There is unequivocal evidence that colorectal cancer screening and removal of pre-malignant adenomas can decrease the incidence and mortality of colorectal cancer.5,18,19 The specific risks of the invasive screening procedures, of colonoscopy and sigmoidoscopy, include infection, adverse effects from sedating drugs used during the

procedures, perforation and bleeding. Major adverse effects after flexible sigmoidoscopy and colonoscopy examinations are very unusual, occurring is less than 1% of all patients.20-22 The risk of contrast enemas and CT colonography is exposure to radiation.

Several methods are used to detect colorectal cancer. An individual’s risk profile will determine which one is appropriate.
USPSTF Screening Recommendations

The USPSTF recommendations for colorectal cancer screening are highlighted below.

  • Age 50-75: Screen with high sensitivity fecal occult blood testing (FOBT), sigmoidoscopy, or colonoscopy.
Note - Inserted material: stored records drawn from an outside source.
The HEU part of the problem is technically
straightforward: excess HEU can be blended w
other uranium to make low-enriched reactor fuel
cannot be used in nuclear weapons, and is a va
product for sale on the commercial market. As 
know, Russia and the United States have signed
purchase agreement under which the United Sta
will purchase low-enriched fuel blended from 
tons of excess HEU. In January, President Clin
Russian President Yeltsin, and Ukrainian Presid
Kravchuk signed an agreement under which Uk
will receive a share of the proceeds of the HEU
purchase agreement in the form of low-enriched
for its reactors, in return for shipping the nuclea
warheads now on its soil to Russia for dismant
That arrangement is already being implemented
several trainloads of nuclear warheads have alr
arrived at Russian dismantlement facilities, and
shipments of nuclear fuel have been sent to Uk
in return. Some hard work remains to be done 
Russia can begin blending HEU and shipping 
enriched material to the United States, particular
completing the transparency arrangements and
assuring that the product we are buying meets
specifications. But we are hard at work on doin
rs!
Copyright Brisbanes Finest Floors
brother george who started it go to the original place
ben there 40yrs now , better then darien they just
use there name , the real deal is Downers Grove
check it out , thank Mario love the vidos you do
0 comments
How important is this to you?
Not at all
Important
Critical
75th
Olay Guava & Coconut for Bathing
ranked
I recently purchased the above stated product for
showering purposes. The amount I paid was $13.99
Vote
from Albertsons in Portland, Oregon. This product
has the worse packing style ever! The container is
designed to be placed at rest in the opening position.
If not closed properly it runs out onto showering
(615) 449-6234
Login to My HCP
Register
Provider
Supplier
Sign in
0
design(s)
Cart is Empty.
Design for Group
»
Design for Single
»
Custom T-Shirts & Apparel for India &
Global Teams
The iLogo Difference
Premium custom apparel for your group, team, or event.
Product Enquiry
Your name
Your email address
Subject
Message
  • Age 76-85: Do not automatically screen.

  • Age > 85: Do not screen.

  • Screening intervals: Annual screening with high-sensitivity fecal occult blood testing; sigmoidoscopy every 5 years, with high-sensitivity fecal occult blood testing every 3 years; or screening colonoscopy every 10 years.

  • For all populations, evidence is insufficient to assess the benefits and harms of screening with computerized tomography colonography (CTC) and fecal DNA testing.